9. A “cesta” de subsídios concedida a esses empreendimentos solidários, que deve ter sua qualidade urgente e participativamente concebida em função das características daqueles bens e serviços, etc., deve ter um valor cuja quantidade deve ser pelo menos equivalente da cesta” destinada à empresa.

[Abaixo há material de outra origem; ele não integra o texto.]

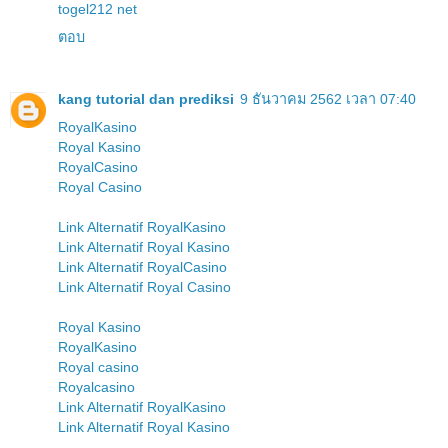
togel212 net
ตอบ
kang tutorial dan prediksi
9 ธันวาคม 2562 เวลา 07:40
RoyalKasino
Royal Kasino
RoyalCasino
Royal Casino
Link Alternatif RoyalKasino
Link Alternatif Royal Kasino
Link Alternatif RoyalCasino
Link Alternatif Royal Casino
Royal Kasino
RoyalKasino
Royal casino
Royalcasino
Link Alternatif RoyalKasino
Link Alternatif Royal Kasino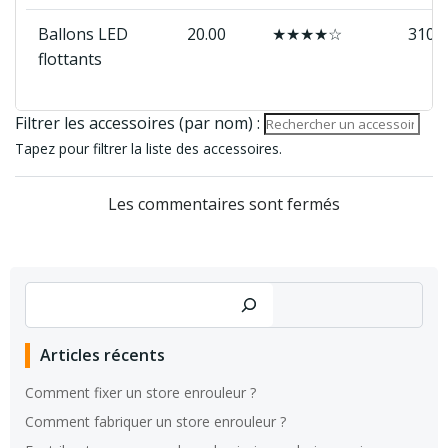
Ballons LED
20.00
★★★★☆
310
flottants
Filtrer les accessoires (par nom) :
Tapez pour filtrer la liste des accessoires.
Les commentaires sont fermés
Rechercher
Articles récents
Comment fixer un store enrouleur ?
Comment fabriquer un store enrouleur ?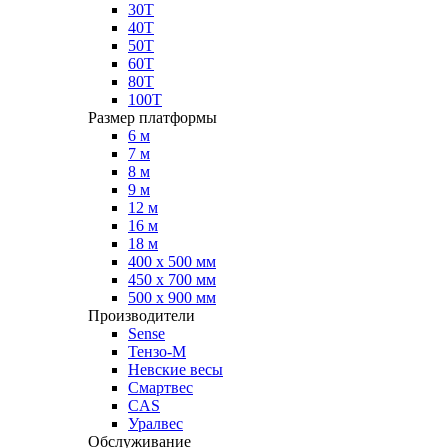
30Т
40Т
50Т
60Т
80Т
100Т
Размер платформы
6 м
7 м
8 м
9 м
12 м
16 м
18 м
400 х 500 мм
450 х 700 мм
500 х 900 мм
Производители
Sense
Тензо-М
Невские весы
Смартвес
CAS
Уралвес
Обслуживание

10. Um importante critério de priorização das atividades a serem apoiadas deve ser o perfil das compras públicas (18% do PIB-BR orientado para a empresa) além, é claro, do tamanho e natureza do consumo final e produtivo dos envolvidos direta e indiretamente com as redes de economia solidária,

11. Ao contrário do que ocorre nos níveis federal e estadual, onde a política cognitiva se concentra no subsídio às atividades cognitivas realizadas pelas corporações situadas nas organizações públicas de ensino e pesquisa, a alocação do recurso associado ao poder de compra do Estado é o principal vetor de que dispõe o poder público para orientar o desenvolvimento de capacidades cognitivas no território.

12. Por isso, construir capacidade institucional, financeira e política para reorientar o perfil das compras públicas, e zelar para que o ciclo virtuoso estratégico visado pelo Plano seja taticamente viabilizado e defendido, deve ser um compromisso central dos prefeitos e vereadores de esquerda com a comunidade.

13. A geração de um círculo virtuoso ainda mais abrangente – conscientização, mobilização participação e empoderamento – junto ao movimento popular que acumule forças para a construção do cenário popular e democrático do pós-pandemia possui, na Economia e na Tecnociência Solidárias, uma poderosíssima alavanca.